Хотя господин Дмитриев представлял скорее офицерское видение проблемы (шелковый камуфляж), а господин Алехин — более свойственное младшим чинам, между ними все равно прослеживалось что-то общее. Это был, так сказать, дембельский дизайн, доведенный до состояния высокой роскоши. И это было совсем не похоже на современные западные вещи. Просто ничего общего.
Дело в том, что в западном дизайне сегодня проснулась необыкновенная тяга к виртуальности. Тут даже неважно, о какой национальной школе идет речь, будь то Заха Хадид, Питер Эйзенманн, Ханни Рашид, Элизабет Диллер и Риккардо Скофидио, братья Буруллеки или даже Филипп Старк — все они стремятся сделать вещь так, чтобы ее как бы не было. Она должна растекаться, как желе, она должна быть полупрозрачна, как туман, она должна быть неопределенна, как женское настроение, и асексуальна, как морская свинка. И это видение распространяется сегодня и на стулья, и на буфеты, и на посуду, и на одежду, и на средства транспорта.

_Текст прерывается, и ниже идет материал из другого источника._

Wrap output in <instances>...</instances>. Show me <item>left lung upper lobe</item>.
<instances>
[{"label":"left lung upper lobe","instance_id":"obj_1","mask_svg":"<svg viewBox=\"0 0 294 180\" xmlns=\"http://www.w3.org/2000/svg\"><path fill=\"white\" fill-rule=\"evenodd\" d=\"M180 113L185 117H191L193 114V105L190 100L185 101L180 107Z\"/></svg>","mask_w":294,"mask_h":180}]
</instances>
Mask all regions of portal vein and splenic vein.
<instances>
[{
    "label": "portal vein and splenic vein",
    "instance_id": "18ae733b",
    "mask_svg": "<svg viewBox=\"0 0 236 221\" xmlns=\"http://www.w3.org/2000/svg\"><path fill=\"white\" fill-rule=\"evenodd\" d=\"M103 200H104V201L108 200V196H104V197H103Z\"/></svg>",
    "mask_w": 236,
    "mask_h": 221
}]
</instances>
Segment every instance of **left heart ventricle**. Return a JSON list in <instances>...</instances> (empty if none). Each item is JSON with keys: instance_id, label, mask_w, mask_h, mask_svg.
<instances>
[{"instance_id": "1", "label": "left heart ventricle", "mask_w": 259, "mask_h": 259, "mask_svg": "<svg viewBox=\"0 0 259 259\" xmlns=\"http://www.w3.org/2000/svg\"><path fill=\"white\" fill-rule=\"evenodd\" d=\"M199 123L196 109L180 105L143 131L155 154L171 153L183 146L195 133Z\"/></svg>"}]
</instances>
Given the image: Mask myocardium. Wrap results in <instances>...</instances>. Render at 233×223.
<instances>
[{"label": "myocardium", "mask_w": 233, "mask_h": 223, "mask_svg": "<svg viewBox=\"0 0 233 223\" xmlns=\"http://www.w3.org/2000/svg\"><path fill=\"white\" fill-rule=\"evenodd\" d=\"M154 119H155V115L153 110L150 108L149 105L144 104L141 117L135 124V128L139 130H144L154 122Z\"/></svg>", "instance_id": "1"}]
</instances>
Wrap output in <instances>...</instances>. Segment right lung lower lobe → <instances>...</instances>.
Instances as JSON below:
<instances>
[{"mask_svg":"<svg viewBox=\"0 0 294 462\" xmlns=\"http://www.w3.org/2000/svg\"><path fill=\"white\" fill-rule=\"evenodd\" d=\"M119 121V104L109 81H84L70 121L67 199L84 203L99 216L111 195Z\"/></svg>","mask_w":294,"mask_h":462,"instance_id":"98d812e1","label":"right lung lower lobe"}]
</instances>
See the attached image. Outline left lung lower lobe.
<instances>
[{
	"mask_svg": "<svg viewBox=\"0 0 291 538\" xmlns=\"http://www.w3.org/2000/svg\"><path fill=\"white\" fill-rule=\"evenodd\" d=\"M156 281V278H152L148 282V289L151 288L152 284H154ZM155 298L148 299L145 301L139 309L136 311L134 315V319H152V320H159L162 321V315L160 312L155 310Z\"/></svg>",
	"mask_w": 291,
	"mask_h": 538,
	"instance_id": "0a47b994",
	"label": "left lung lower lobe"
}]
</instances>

Пока русские заказчики больше ориентированы на такое представление о дизайне, когда "берешь в руку — маешь вещь", а не студень. Я подозреваю, что и среди западных потребителей есть подобные настроения. И совершенно очевидно, что именно здесь ресурс идентичности русского дизайна. Во всяком случае, вещи Сергея Алехина, показанные до Петербурга в Кельне, произвели очень серьезное впечатление, а Андрей Дмитриев уже проектирует интерьеры в Амстердаме.

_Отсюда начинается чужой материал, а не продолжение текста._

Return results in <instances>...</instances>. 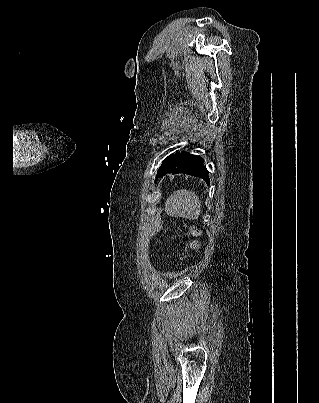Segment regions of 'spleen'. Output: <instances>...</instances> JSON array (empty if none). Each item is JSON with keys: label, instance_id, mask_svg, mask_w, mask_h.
<instances>
[{"label": "spleen", "instance_id": "3e777b00", "mask_svg": "<svg viewBox=\"0 0 319 403\" xmlns=\"http://www.w3.org/2000/svg\"><path fill=\"white\" fill-rule=\"evenodd\" d=\"M165 210L172 217L197 219L201 213V202L195 192L180 189L168 198Z\"/></svg>", "mask_w": 319, "mask_h": 403}]
</instances>
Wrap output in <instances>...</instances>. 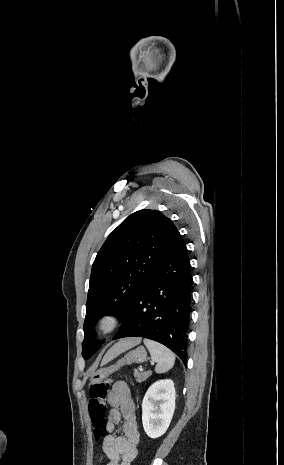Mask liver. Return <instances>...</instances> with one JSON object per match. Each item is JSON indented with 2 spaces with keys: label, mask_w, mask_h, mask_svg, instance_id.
I'll return each instance as SVG.
<instances>
[{
  "label": "liver",
  "mask_w": 284,
  "mask_h": 465,
  "mask_svg": "<svg viewBox=\"0 0 284 465\" xmlns=\"http://www.w3.org/2000/svg\"><path fill=\"white\" fill-rule=\"evenodd\" d=\"M140 341V337H127V339H120L119 343H115V345L109 349L108 353L104 355L101 367L106 365V363H109V361H113V359L118 357L120 353H124V351L132 349V347H135V345H139Z\"/></svg>",
  "instance_id": "liver-1"
}]
</instances>
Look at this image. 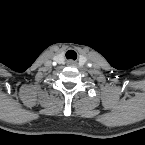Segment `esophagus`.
<instances>
[{"label": "esophagus", "mask_w": 145, "mask_h": 145, "mask_svg": "<svg viewBox=\"0 0 145 145\" xmlns=\"http://www.w3.org/2000/svg\"><path fill=\"white\" fill-rule=\"evenodd\" d=\"M67 65H68V66H71V67H74V66L77 65V63H76L74 60H68V61H67Z\"/></svg>", "instance_id": "34e87169"}]
</instances>
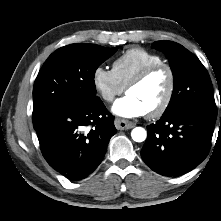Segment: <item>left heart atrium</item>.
<instances>
[{
  "mask_svg": "<svg viewBox=\"0 0 221 221\" xmlns=\"http://www.w3.org/2000/svg\"><path fill=\"white\" fill-rule=\"evenodd\" d=\"M112 111L124 118H135L147 114L145 106L134 96L127 94L118 99L112 106Z\"/></svg>",
  "mask_w": 221,
  "mask_h": 221,
  "instance_id": "obj_1",
  "label": "left heart atrium"
}]
</instances>
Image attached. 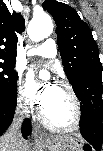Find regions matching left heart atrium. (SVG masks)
Returning <instances> with one entry per match:
<instances>
[{"label":"left heart atrium","instance_id":"1","mask_svg":"<svg viewBox=\"0 0 103 151\" xmlns=\"http://www.w3.org/2000/svg\"><path fill=\"white\" fill-rule=\"evenodd\" d=\"M25 80L28 95L43 109L50 102L55 85L51 83L40 84L37 81L35 70H29Z\"/></svg>","mask_w":103,"mask_h":151}]
</instances>
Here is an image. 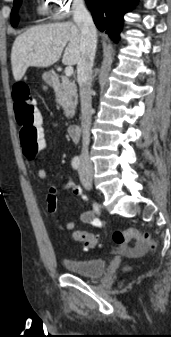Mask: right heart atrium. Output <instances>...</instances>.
I'll return each mask as SVG.
<instances>
[{"label": "right heart atrium", "mask_w": 171, "mask_h": 337, "mask_svg": "<svg viewBox=\"0 0 171 337\" xmlns=\"http://www.w3.org/2000/svg\"><path fill=\"white\" fill-rule=\"evenodd\" d=\"M83 0H44L43 10L52 19H62L79 8Z\"/></svg>", "instance_id": "obj_1"}]
</instances>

Главное, однако же, не стараться перевести эти вещи в массовое производство, потому что они там уже есть. Я вот год назад в городе Калязине приобрел электрическое устройство для сушения протекших сапог, и оно тоже выглядело как что-то жестко военное. Но большим спросом не пользовалось. Главный ресурс русского дизайна вовсе не в сфере массового производства, а в производстве эксклюзивных продуктов роскоши. И это должна быть очень специальная роскошь, несущая в себе тяжелую память страны, в которой она рождается.

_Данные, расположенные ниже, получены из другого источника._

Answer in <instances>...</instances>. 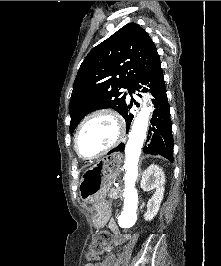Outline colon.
Masks as SVG:
<instances>
[{
	"mask_svg": "<svg viewBox=\"0 0 221 266\" xmlns=\"http://www.w3.org/2000/svg\"><path fill=\"white\" fill-rule=\"evenodd\" d=\"M110 233L108 231H100L94 235L90 244V257L95 259L108 245Z\"/></svg>",
	"mask_w": 221,
	"mask_h": 266,
	"instance_id": "1",
	"label": "colon"
}]
</instances>
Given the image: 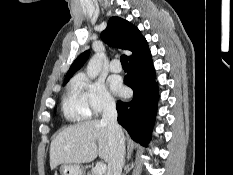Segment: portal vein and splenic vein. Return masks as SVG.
Segmentation results:
<instances>
[{"mask_svg": "<svg viewBox=\"0 0 233 175\" xmlns=\"http://www.w3.org/2000/svg\"><path fill=\"white\" fill-rule=\"evenodd\" d=\"M106 164L101 163L97 166L96 172L97 175H103L106 172Z\"/></svg>", "mask_w": 233, "mask_h": 175, "instance_id": "18ae733b", "label": "portal vein and splenic vein"}]
</instances>
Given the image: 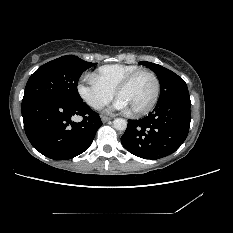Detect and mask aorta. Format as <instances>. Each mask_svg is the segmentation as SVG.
<instances>
[{
    "label": "aorta",
    "instance_id": "aorta-1",
    "mask_svg": "<svg viewBox=\"0 0 233 233\" xmlns=\"http://www.w3.org/2000/svg\"><path fill=\"white\" fill-rule=\"evenodd\" d=\"M113 126L116 130L124 131L127 128V121L122 118H116L113 121Z\"/></svg>",
    "mask_w": 233,
    "mask_h": 233
}]
</instances>
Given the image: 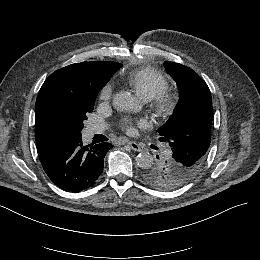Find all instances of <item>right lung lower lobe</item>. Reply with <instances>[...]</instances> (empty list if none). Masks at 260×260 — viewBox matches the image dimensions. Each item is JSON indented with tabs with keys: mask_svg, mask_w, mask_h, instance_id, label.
<instances>
[{
	"mask_svg": "<svg viewBox=\"0 0 260 260\" xmlns=\"http://www.w3.org/2000/svg\"><path fill=\"white\" fill-rule=\"evenodd\" d=\"M110 143L84 146L81 137L66 141L47 159L44 171L59 188L77 193L93 186L103 172V159Z\"/></svg>",
	"mask_w": 260,
	"mask_h": 260,
	"instance_id": "right-lung-lower-lobe-1",
	"label": "right lung lower lobe"
}]
</instances>
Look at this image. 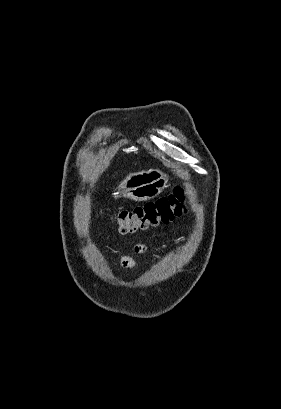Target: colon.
I'll list each match as a JSON object with an SVG mask.
<instances>
[{"instance_id": "obj_1", "label": "colon", "mask_w": 281, "mask_h": 409, "mask_svg": "<svg viewBox=\"0 0 281 409\" xmlns=\"http://www.w3.org/2000/svg\"><path fill=\"white\" fill-rule=\"evenodd\" d=\"M183 195V189L178 187L170 196L161 197L144 205L117 210L113 213V219L121 233H133L170 222L182 214Z\"/></svg>"}]
</instances>
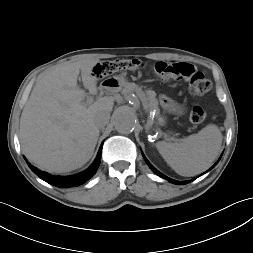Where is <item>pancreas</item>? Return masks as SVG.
Instances as JSON below:
<instances>
[{
    "instance_id": "cf45deb5",
    "label": "pancreas",
    "mask_w": 253,
    "mask_h": 253,
    "mask_svg": "<svg viewBox=\"0 0 253 253\" xmlns=\"http://www.w3.org/2000/svg\"><path fill=\"white\" fill-rule=\"evenodd\" d=\"M131 92H136L139 98L142 100V103L147 106V111H158V101L156 99V93L152 90L143 91L141 86L136 85L135 83H126L122 89V94L127 95Z\"/></svg>"
}]
</instances>
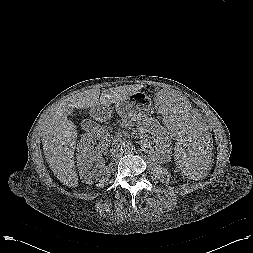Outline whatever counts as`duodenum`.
<instances>
[{
    "instance_id": "obj_1",
    "label": "duodenum",
    "mask_w": 253,
    "mask_h": 253,
    "mask_svg": "<svg viewBox=\"0 0 253 253\" xmlns=\"http://www.w3.org/2000/svg\"><path fill=\"white\" fill-rule=\"evenodd\" d=\"M94 110L97 112L98 116H100L104 113V109L101 107H96V108H94ZM92 129H94L93 126H89L86 128V130H92Z\"/></svg>"
}]
</instances>
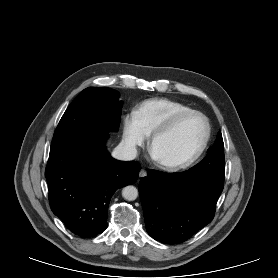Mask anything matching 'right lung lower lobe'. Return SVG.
<instances>
[{"mask_svg": "<svg viewBox=\"0 0 278 278\" xmlns=\"http://www.w3.org/2000/svg\"><path fill=\"white\" fill-rule=\"evenodd\" d=\"M108 132H89L51 145L45 177L53 213L81 237L107 228V212L114 192L133 184L141 166L123 162L104 149Z\"/></svg>", "mask_w": 278, "mask_h": 278, "instance_id": "right-lung-lower-lobe-1", "label": "right lung lower lobe"}]
</instances>
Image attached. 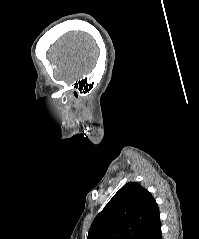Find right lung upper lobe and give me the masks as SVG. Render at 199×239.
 <instances>
[{
    "mask_svg": "<svg viewBox=\"0 0 199 239\" xmlns=\"http://www.w3.org/2000/svg\"><path fill=\"white\" fill-rule=\"evenodd\" d=\"M159 217L150 192L136 182H129L96 216L87 239H140Z\"/></svg>",
    "mask_w": 199,
    "mask_h": 239,
    "instance_id": "cb5924a9",
    "label": "right lung upper lobe"
}]
</instances>
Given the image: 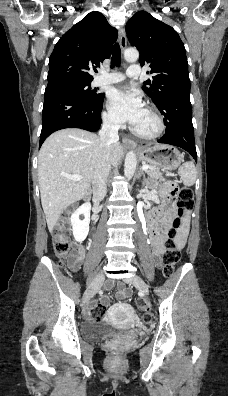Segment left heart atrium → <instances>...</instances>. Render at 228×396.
Listing matches in <instances>:
<instances>
[{"instance_id":"1","label":"left heart atrium","mask_w":228,"mask_h":396,"mask_svg":"<svg viewBox=\"0 0 228 396\" xmlns=\"http://www.w3.org/2000/svg\"><path fill=\"white\" fill-rule=\"evenodd\" d=\"M107 107L111 116L118 122H128L135 126L144 112V104L136 92L114 89L108 96Z\"/></svg>"}]
</instances>
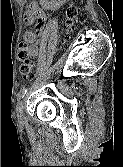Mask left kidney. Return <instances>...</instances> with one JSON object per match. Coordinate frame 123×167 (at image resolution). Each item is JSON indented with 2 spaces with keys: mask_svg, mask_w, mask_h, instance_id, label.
Masks as SVG:
<instances>
[{
  "mask_svg": "<svg viewBox=\"0 0 123 167\" xmlns=\"http://www.w3.org/2000/svg\"><path fill=\"white\" fill-rule=\"evenodd\" d=\"M67 0H58L56 3H54L50 8L51 9H55L57 7H60L64 2H66Z\"/></svg>",
  "mask_w": 123,
  "mask_h": 167,
  "instance_id": "5707ae66",
  "label": "left kidney"
}]
</instances>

В свое время великий русский художник Илья Кабаков выдвинул идею "плохой вещи". Он заметил, что предметный ряд советского человека сплошь состоит из вещей с какой-то трудной судьбой. Русский табурет не только загажен краской, сама его форма, соединение его деталей несут на себе след какой-то тяжелой муки, какой-то драмы и травмы, приведшей к таким вот последствиям. Нужно только осознать, насколько уникален, редок такой предмет, нужно понять, что обладать им — великая роскошь, и тогда мы найдем путь русской идентичности, способной противостоять западной виртуальности. Сидя на этой табуретке на рыбалке на пронизывающем ветру Финского залива в двадцатиградусный мороз, можно не переживать по поводу того, как сохранить свою уникальность перед лицом Запада, потому что там такого нет. Достаточно научиться это ценить. Но это очень трудно и холодно.